The old bench power supply I was using to power the test setup decided it was a good idea to output -50V instead of -15V, so all the expensive AD8421 instrumentation amplifiers went poof, along with most of the opamps. Amazingly, the TPA6120 survived. The micro also survived, since the positive power supply did not join in the screw up party.

Looks like I'm just gonna waste some time and money :mad:

But well, looks like it's time to order some parts, so I'm gonna get a pair of ThermalTraks, the smaller NJW0302/0281, and some spare FETs.

Order goes 6PM French time. I will try the schottky diode suggestion if someone recommends a particular diode before 6PM French time, feel free to make other suggestions if something comes to mind.

Firing up the hot air station...
 
Alright, all the fried devices are replaced, except the instrumentation amps... and the thing has a new +/-15V power supply based on LM317/337.

Thus, the non-switching circuit needs to do something useful: keeping devices conducting isn't enough.
(...) keeping them warmed-up just for the sake of it doesn't help (with maybe a small caveat in the light of your work: preventing large thermal excursions could help if the bias circuit isn't agile enough).

+1 for "alibi current"

In fact keeping them warmed-up would not help for thermal excursions, I think, because superposition...

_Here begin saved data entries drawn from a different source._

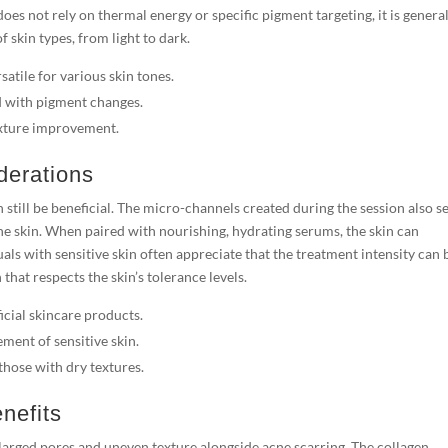
oes not rely on thermal energy or specific pigment targeting, it is genera
 skin types, from light to dark.
tile for various skin tones.
d with pigment changes.
texture improvement.
derations
n still be beneficial. The micro-channels created during the session also s
the skin. When paired with nourishing, hydrating serums, the skin can
ls with sensitive skin often appreciate that the treatment intensity can 
hat respects the skin’s tolerance levels.
cial skincare products.
ment of sensitive skin.
those with dry textures.
nefits
larged pores and uneven texture alongside acne scarring. The collagen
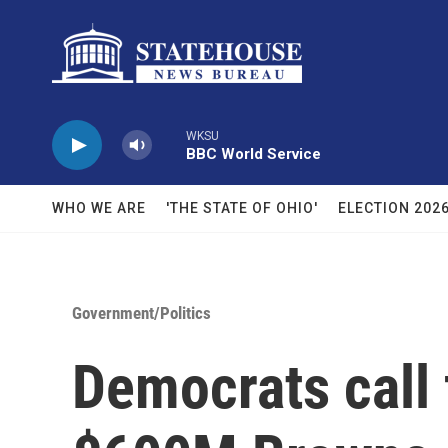
Skip to main content
WKSU
BBC World Service
WHO WE ARE
'THE STATE OF OHIO'
ELECTION 202
Government/Politics
Democrats call 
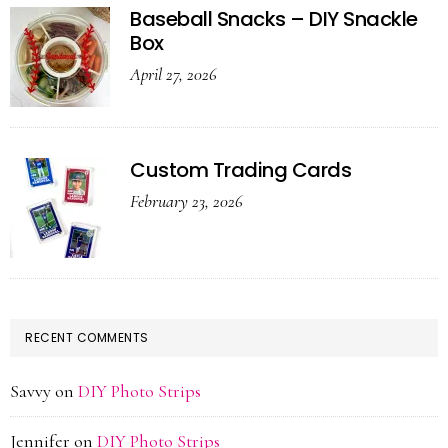
Baseball Snacks – DIY Snackle
Box
April 27, 2026
Custom Trading Cards
February 23, 2026
RECENT COMMENTS
Savvy
on
DIY Photo Strips
Jennifer
on
DIY Photo Strips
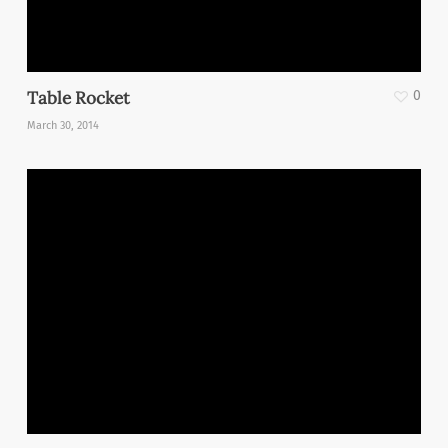
Table Rocket
0
March 30, 2014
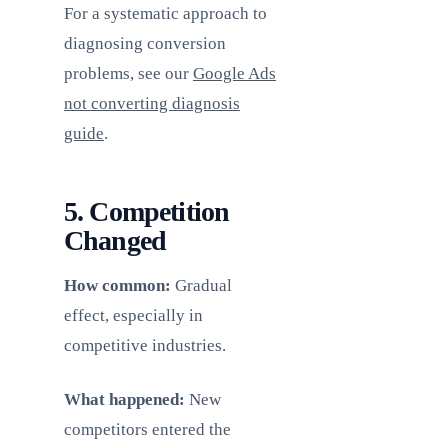
For a systematic approach to
diagnosing conversion
problems, see our
Google Ads
not converting diagnosis
guide
.
5. Competition
Changed
How common:
Gradual
effect, especially in
competitive industries.
What happened:
New
competitors entered the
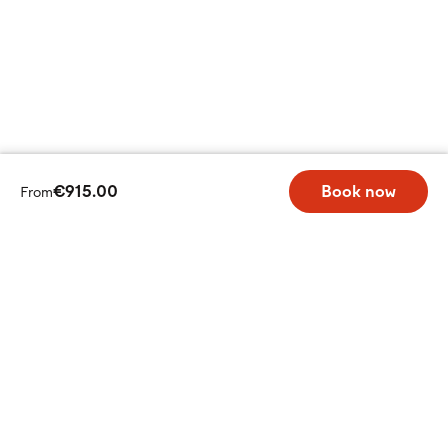
€915.00
Book now
From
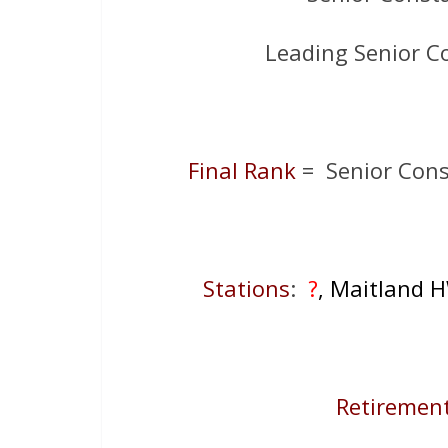
Leading Senior C
Final Rank
= Senior Cons
Stations
:
?
, Maitland 
Retirement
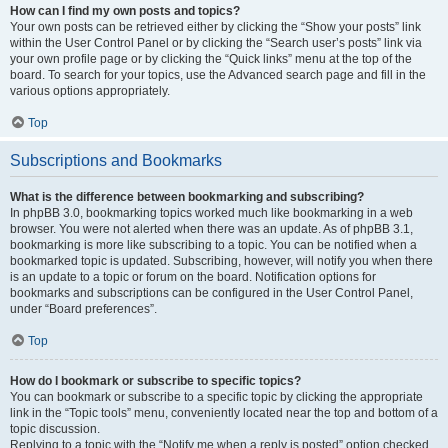
How can I find my own posts and topics?
Your own posts can be retrieved either by clicking the “Show your posts” link
within the User Control Panel or by clicking the “Search user’s posts” link via
your own profile page or by clicking the “Quick links” menu at the top of the
board. To search for your topics, use the Advanced search page and fill in the
various options appropriately.
Top
Subscriptions and Bookmarks
What is the difference between bookmarking and subscribing?
In phpBB 3.0, bookmarking topics worked much like bookmarking in a web
browser. You were not alerted when there was an update. As of phpBB 3.1,
bookmarking is more like subscribing to a topic. You can be notified when a
bookmarked topic is updated. Subscribing, however, will notify you when there
is an update to a topic or forum on the board. Notification options for
bookmarks and subscriptions can be configured in the User Control Panel,
under “Board preferences”.
Top
How do I bookmark or subscribe to specific topics?
You can bookmark or subscribe to a specific topic by clicking the appropriate
link in the “Topic tools” menu, conveniently located near the top and bottom of a
topic discussion.
Replying to a topic with the “Notify me when a reply is posted” option checked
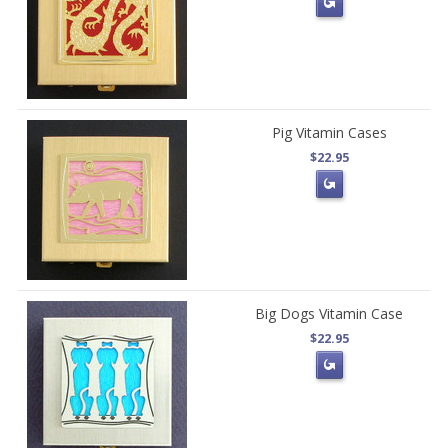
Pig Vitamin Cases
$22.95
Big Dogs Vitamin Case
$22.95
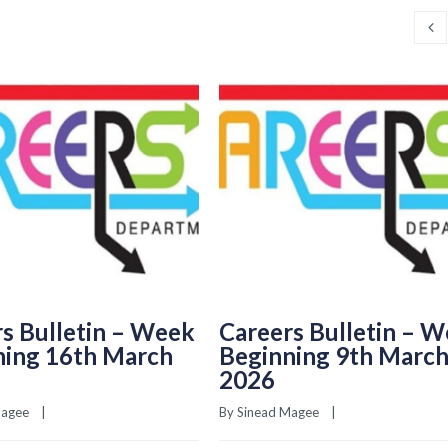
s Bulletin – Week
Careers Bulletin – 
ning 16th March
Beginning 9th Marc
2026
Magee
    |    
By 
Sinead Magee
    |    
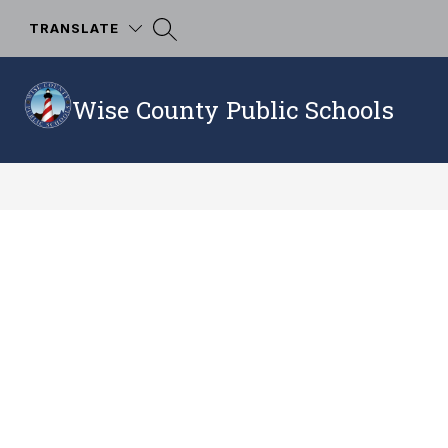
Skip
to
TRANSLATE
content
Wise County Public Schools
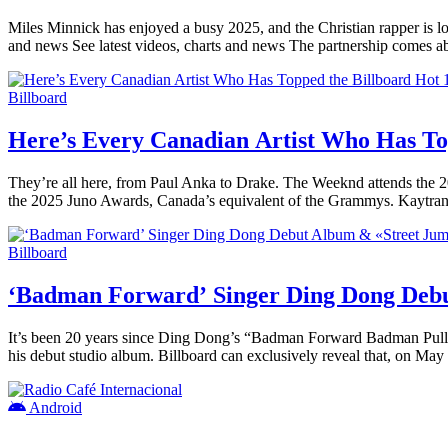
Miles Minnick has enjoyed a busy 2025, and the Christian rapper is lo
and news See latest videos, charts and news The partnership comes a
Billboard
Here’s Every Canadian Artist Who Has To
They’re all here, from Paul Anka to Drake. The Weeknd attends the
the 2025 Juno Awards, Canada’s equivalent of the Grammys. Kaytr
Billboard
‘Badman Forward’ Singer Ding Dong Deb
It’s been 20 years since Ding Dong’s “Badman Forward Badman Pull U
his debut studio album. Billboard can exclusively reveal that, on M
Android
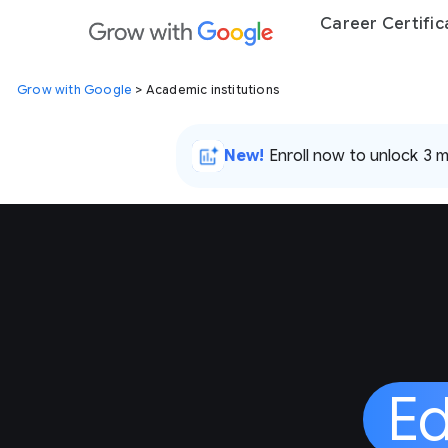
Career Certific
Grow with Google
> Academic institutions
New!
Enroll now to unlock 3 
Ed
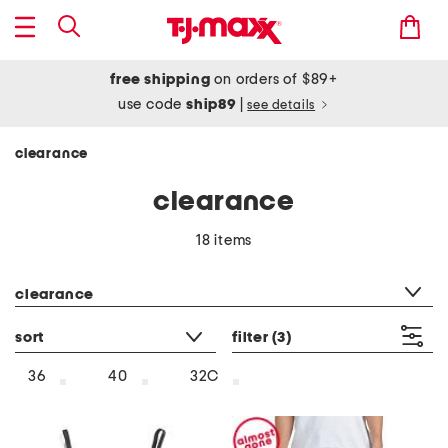
free shipping
on orders of $89+
use code
ship89
|
see details
clearance
clearance
18 items
category filter
clearance
sort
filter
(3)
36
40
32C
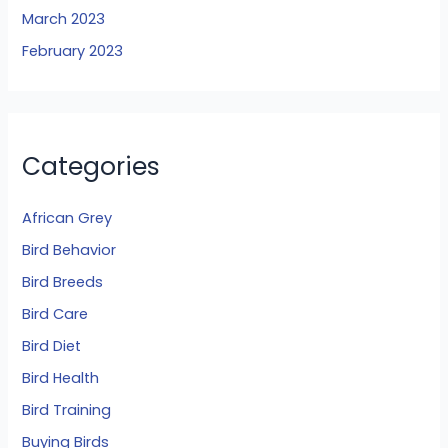
March 2023
February 2023
Categories
African Grey
Bird Behavior
Bird Breeds
Bird Care
Bird Diet
Bird Health
Bird Training
Buying Birds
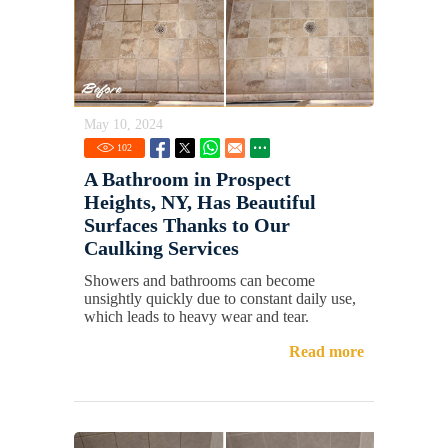
May 10, 2024
102
A Bathroom in Prospect
Heights, NY, Has Beautiful
Surfaces Thanks to Our
Caulking Services
Showers and bathrooms can become
unsightly quickly due to constant daily use,
which leads to heavy wear and tear.
Read more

Problem of using the non-switching circuit to do other things like adding feedback is... it's a nonlinear circuit, and the transconductance of all the semiconductors used in the feedback loop will depend on current going through them. Since it is part of their normal job to almost turn off, at this point they will be pretty slow, so compensation will be a headache, and it will make the whole thing slow, which means less feedback for the rest of the amp. I'm not convinced this is a profitable trade. I would rather have a fast output stage with a wide crossover.

To keep both features, we'd need a circuit that separates the common and differential mode drive for the output transistor bases:

Actual audio signal is common mode: it is the same on both transistor bases, or almost the same.

The correction voltage added by the non-switching circuit, which increases bias voltage a bit when needed, is the differential signal, since it is the voltage between the two bases.

So a non-switching circuit that acts only on this differential signal would preserve bandwidth. I think this can be done by putting the compensation caps on the input and using them to let high frequency pass through directly, skipping the non-switching circuit. I'll try to spice something.

Hi,
I think you pretty much need some small emitter resistance to use multiple devices in parallel. There are times you need more than one pair, and they tend to sound better as well. If you match the output transistors, that emitter resistance can be lower. Just an avenue for thought peufeu. -Chris

Yes: without emitter resistors, not possible to parallel devices as the hotter one will get all the current. One could parallel device pairs by building say, two output stages and connecting their outputs together with low value resistors. That would preserve the desirable exponential crossover, but due to device mismatch, if they are driven by the same drivers, so they have the same base voltage, then one pair of devices will have more bias than the other. I'm not sure this is a problem. I'd have to compare two pairs biased equally, and two pairs biased unequally but with the same total bias current. A quick simulation should answer that.

I think it's possible to do it with resistor-free MOSFETs though, because the gate of a MOSFET has a very high impedance at DC it is much easier to add a pot to shift the drive voltage with a little bit of offset voltage for each FET, to null the mismatch. Not so with BJTs, you'd need one set of drivers per output pair to do this, because the pot has to be in a low current circuit.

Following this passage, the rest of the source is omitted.